» Problem requirements: Go through the entries below line by line and tally those holding "სასამართლოს"; write only the tally.

» Data excerpts:
################

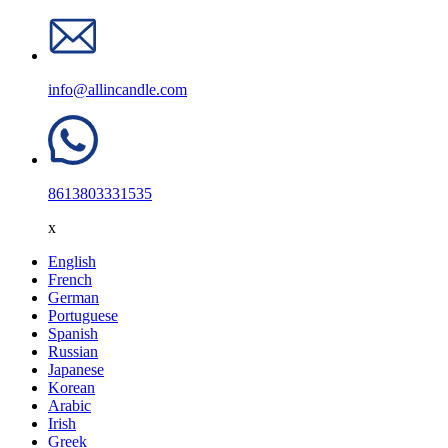
info@allincandle.com
8613803331535
x
English
French
German
Portuguese
Spanish
Russian
Japanese
Korean
Arabic
Irish
Greek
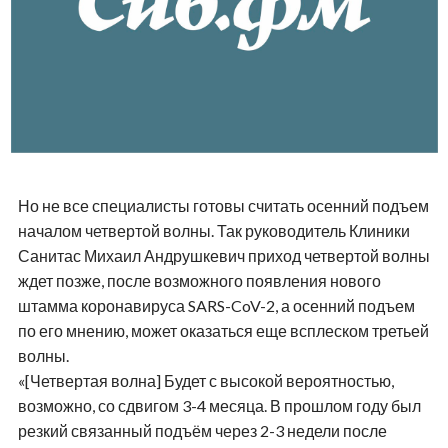
Но не все специалисты готовы считать осенний подъем
началом четвертой волны. Так руководитель Клиники
Санитас Михаил Андрушкевич приход четвертой волны
ждет позже, после возможного появления нового
штамма коронавируса SARS-CoV-2, а осенний подъем
по его мнению, может оказаться еще всплеском третьей
волны.
«[Четвертая волна] Будет с высокой вероятностью,
возможно, со сдвигом 3-4 месяца. В прошлом году был
резкий связанный подъём через 2-3 недели после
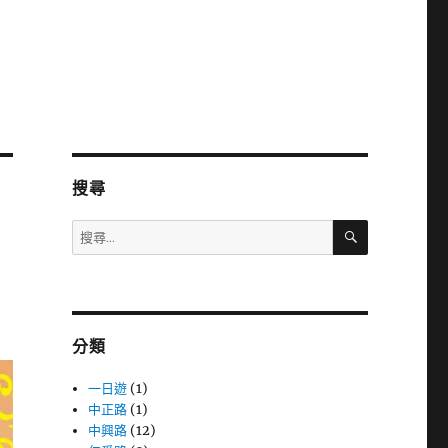
搜尋
搜
搜
尋
尋
關
鍵
字:
分類
一日遊
(1)
中正路
(1)
中興路
(12)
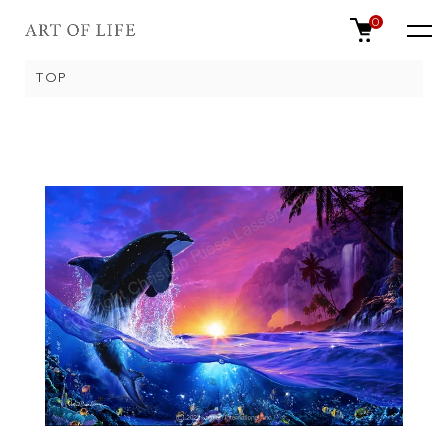
0
TOP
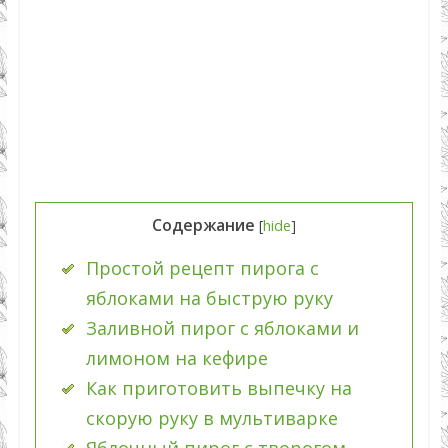
Содержание
[
hide
]
Простой рецепт пирога с
яблоками на быструю руку
Заливной пирог с яблоками и
лимоном на кефире
Как приготовить выпечку на
скорую руку в мультиварке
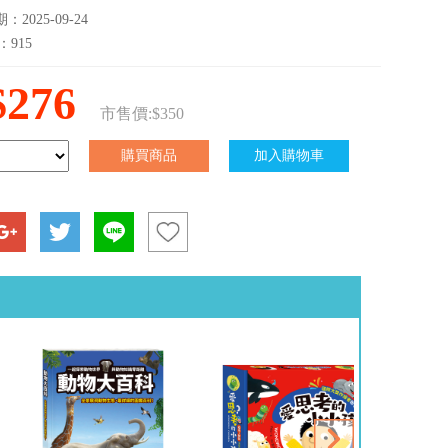
2025-09-24
：915
$276
市售價:$350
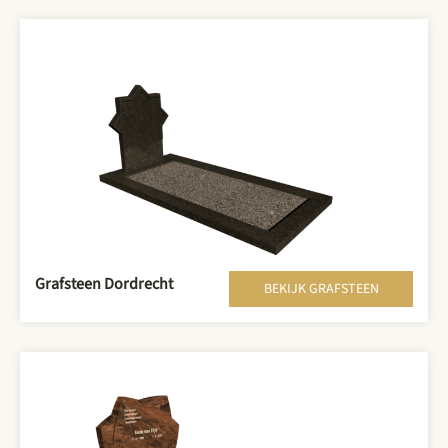
Grafsteen Dordrecht
BEKIJK GRAFSTEEN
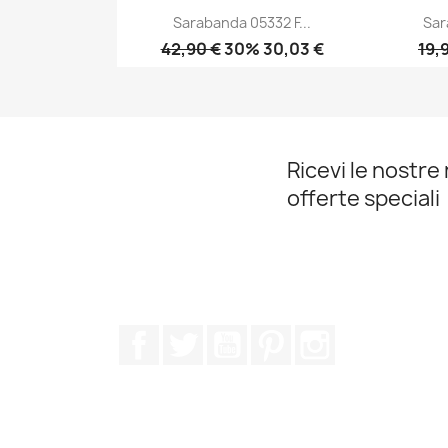
Sarabanda 05332 F...
Sar
42,90 €
30% 30,03 €
19,
Anteprima

Ricevi le nostre 
offerte speciali
Facebook
Twitter
YouTube
Pinterest
Instagram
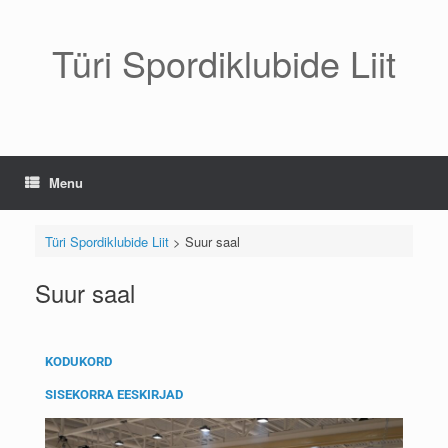
Türi Spordiklubide Liit
Menu
Türi Spordiklubide Liit
>
Suur saal
Suur saal
KODUKORD
SISEKORRA EESKIRJAD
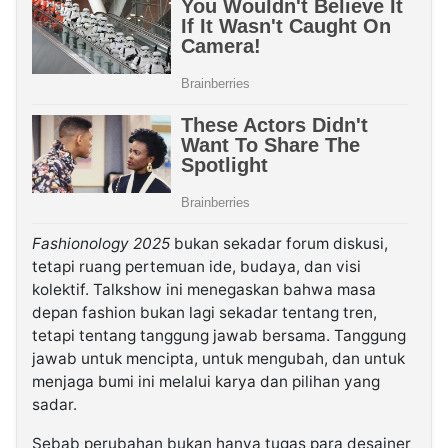
Fashionology 2025
bukan sekadar forum diskusi,
tetapi ruang pertemuan ide, budaya, dan visi
kolektif. Talkshow ini menegaskan bahwa masa
depan fashion bukan lagi sekadar tentang tren,
tetapi tentang tanggung jawab bersama. Tanggung
jawab untuk mencipta, untuk mengubah, dan untuk
menjaga bumi ini melalui karya dan pilihan yang
sadar.
Sebab perubahan bukan hanya tugas para desainer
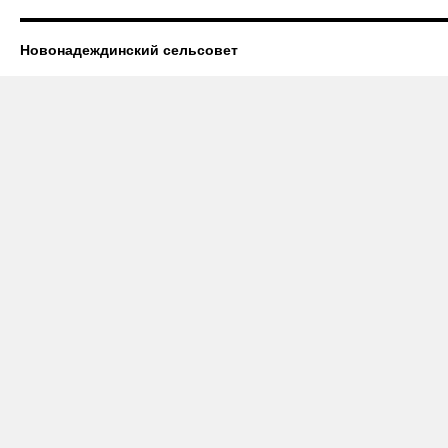
Новонадеждинский сельсовет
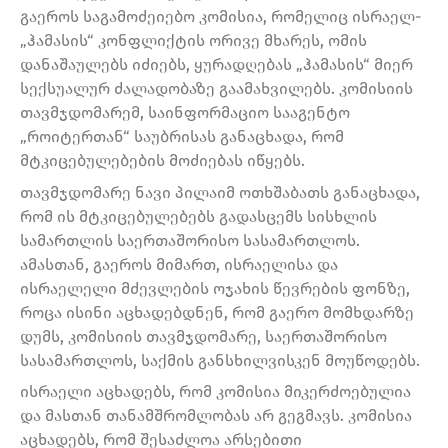
გაეროს საგამოძეიებო კომისია, რომელიც ისრაელ-
„ჰამასის“ კონფლიქტის ორივე მხარეს, ომის
დანაშაულებს იძიებს, ყურადღებას „ჰამასის“ მიერ
სექსუალურ ძალადობაზე გაამახვილებს. კომისიის
თავმჯდომარემ, საინფორმაციო სააგენტო
„როიტერთან“ საუბრისას განაცხადა, რომ
მტკიცებულებების მოძიებას იწყებს.
თავმჯდომარე ნავი პილაიმ ოთხშაბათს განაცხადა,
რომ ის მტკიცებულებებს გადასცემს სისხლის
სამართლის საერთაშორისო სასამართლოს.
ამასთან, გაეროს მიმართ, ისრაელისა და
ისრაელელი მძევლების ოჯახის წევრების ფონზე,
როცა ისინი აცხადებდნენ, რომ გაერო მომხდარზე
დუმს, კომისიის თავმჯდომარე, საერთაშორისო
სასამართლოს, საქმის განსხილვისკენ მოუწოდებს.
ისრაელი აცხადებს, რომ კომისია მიკერძოებულია
და მასთან თანამშრომლობას არ გეგმავს. კომისია
აცხადებს, რომ შესაძლოა არსებითი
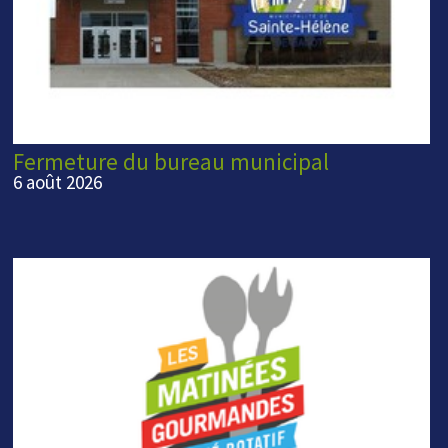
Fermeture du bureau municipal
6 août 2026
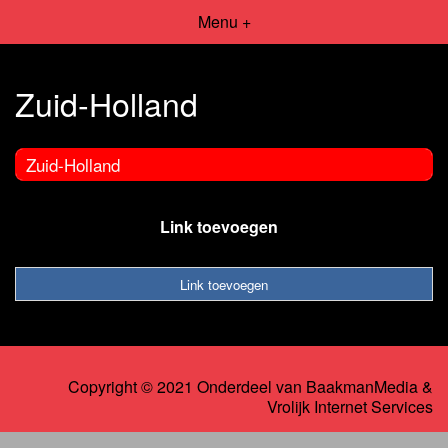
Menu +
Zuid-Holland
Zuid-Holland
Link toevoegen
Link toevoegen
Copyright © 2021 Onderdeel van
BaakmanMedia
&
Vrolijk Internet Services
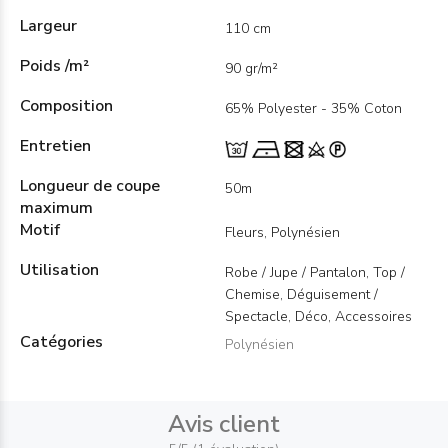
Largeur
110 cm
Poids /m²
90 gr/m²
Composition
65% Polyester - 35% Coton
Entretien
Longueur de coupe
50m
maximum
Motif
Fleurs, Polynésien
Utilisation
Robe / Jupe / Pantalon, Top /
Chemise, Déguisement /
Spectacle, Déco, Accessoires
Catégories
Polynésien
Avis client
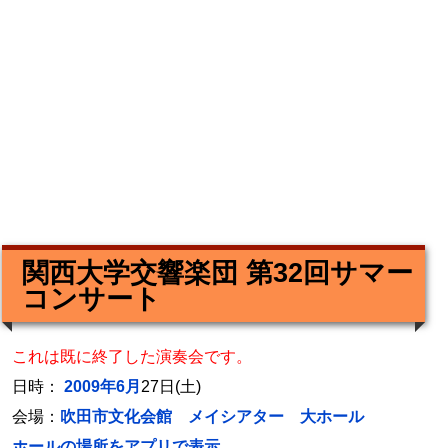
関西大学交響楽団 第32回サマー
コンサート
これは既に終了した演奏会です。
日時：
2009年6月
27日(土)
会場：
吹田市文化会館 メイシアター 大ホール
ホールの場所をアプリで表示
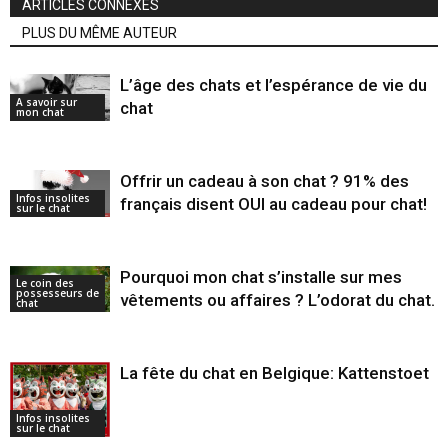
ARTICLES CONNEXES
PLUS DU MÊME AUTEUR
L’âge des chats et l’espérance de vie du
A savoir sur
chat
mon chat
Offrir un cadeau à son chat ? 91% des
Infos insolites
français disent OUI au cadeau pour chat!
sur le chat
Pourquoi mon chat s’installe sur mes
Le coin des
possesseurs de
vêtements ou affaires ? L’odorat du chat.
chat
La fête du chat en Belgique: Kattenstoet
Infos insolites
sur le chat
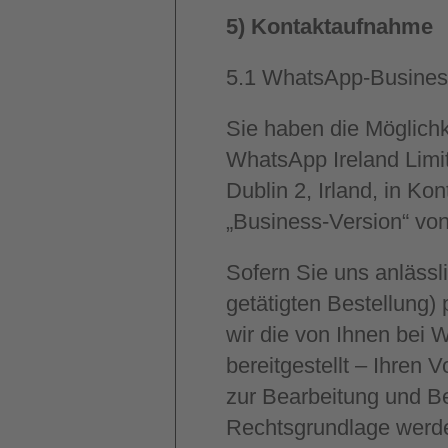
5) Kontaktaufnahme
5.1
WhatsApp-Busines
Sie haben die Möglichk
WhatsApp Ireland Limi
Dublin 2, Irland, in Ko
„Business-Version“ vo
Sofern Sie uns anlässl
getätigten Bestellung
wir die von Ihnen bei
bereitgestellt – Ihren
zur Bearbeitung und Be
Rechtsgrundlage werde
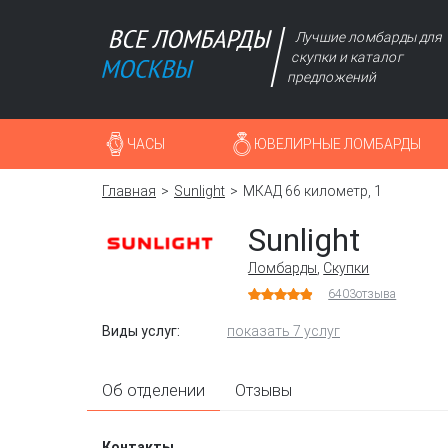
Лучшие ломбарды для
скупки и каталог
предложений
ЧАСЫ
ЮВЕЛИРНЫЕ ЛОМБАРДЫ
Главная
Sunlight
МКАД 66 километр, 1
Sunlight
Ломбарды
,
Скупки
6403
отзыва
Виды услуг:
показать 7 услуг
Об отделении
Отзывы
Контакты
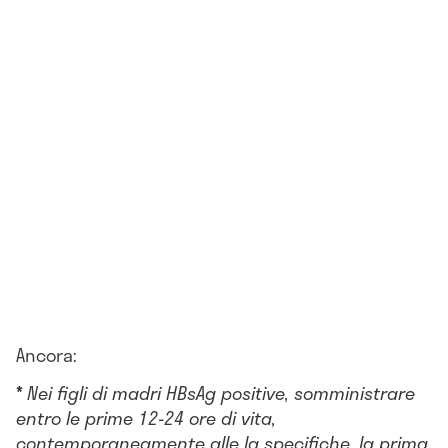
Ancora:
*
Nei figli di madri HBsAg positive, somministrare
entro le prime 12-24 ore di vita,
contemporaneamente alle Ig specifiche, la prima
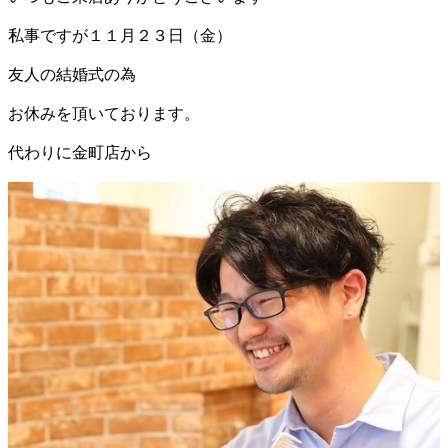
私事ですが１１月２３日（金）
友人の結婚式の為
お休みを頂いております。
代わりに金町店から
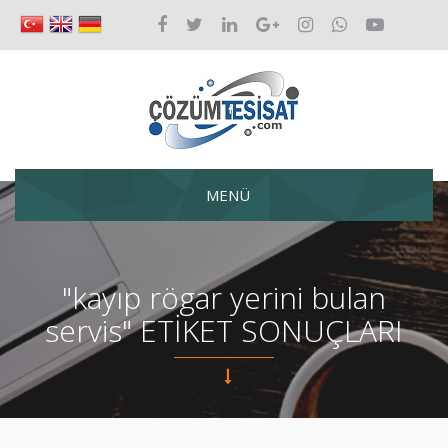
MENÜ
"kayıp rögar yerini bulan
servis" ETİKET SONUÇLARI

################

» Answer for the task: 2